If the enlarged prostate symptoms are mild, some men opt for “watchful waiting” - where no treatment is undertaken. However if symptoms deteriorate, there are two main treatment routes available.
Alpha-blockers (such as Xatral, Cardura and Doralese) relax the muscles at the neck of the bladder and in the prostate. This reduces pressure on the urethra and improves the flow of urine. They do not cure BPH but alleviate the symptoms.
5-alpha-reductade inhibitors (such as Proscar) inhibit the production of the hormone DHT, which contributes to prostate enlargement.
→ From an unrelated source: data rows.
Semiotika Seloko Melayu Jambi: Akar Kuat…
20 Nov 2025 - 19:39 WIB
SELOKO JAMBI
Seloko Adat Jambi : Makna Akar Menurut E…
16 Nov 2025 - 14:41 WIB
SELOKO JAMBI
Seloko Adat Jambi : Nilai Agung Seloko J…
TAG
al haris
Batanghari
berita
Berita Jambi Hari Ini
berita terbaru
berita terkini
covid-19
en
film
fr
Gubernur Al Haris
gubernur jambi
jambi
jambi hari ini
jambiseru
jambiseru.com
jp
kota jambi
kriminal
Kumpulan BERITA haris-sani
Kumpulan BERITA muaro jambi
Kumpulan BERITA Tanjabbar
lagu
These drugs do reverse BPH to some extent and may therefore delay the need for surgery.
Plant extracts (such as Serenoa repens) are commonly used to alleviate BPH, although formal evidence of their effectiveness is limited.
TURP (transurethral resection of the prostate) is the most common operation for BPH and is done under a general anaesthetic. A long thin camera with a light source and lens attached (known as a resectoscope) is passed into the urethra to give the surgeon a clear view of the prostate. A controlled electric current is then applied to shave off sections of the enlarged prostate.
TUIP (transurethral incision of the prostate) is a quicker operation than TURP and involves removing less tissue, under a general or spinal anaesthetic. Instead of removing a portion of the prostate, small cuts are made in the neck of the bladder and prostate to improve the flow of urine.
Open prostatectomy is only used on men whose prostate is very large. It is a major operation in which an incision is made in the lower abdomen to remove the central part of the prostate.
There are other alternative enlarged prostate treatments coming into more use today. Laser therapy (where a laser cuts away prostate tissue) and transurethral microwave thermotherapy (where heat removes prostate tissue via a probe) are becoming more common.